> [Available data]:
********
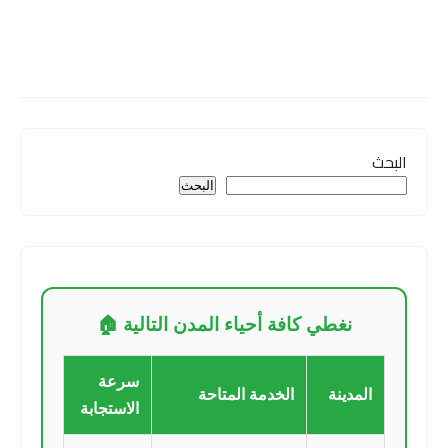
البحث
البحث
نغطي كافة أحياء المدن التالية 🏠
سرعة
المدينة
الخدمة المتاحة
الاستجابة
********
> [What to work on]: Lines from the one that contains "نغطي كافة أحياء المدن التالية 🏠" through the final line of the entries must be duplicated exactly, and no other lines.

> [Task result]:
نغطي كافة أحياء المدن التالية 🏠
سرعة
المدينة
الخدمة المتاحة
الاستجابة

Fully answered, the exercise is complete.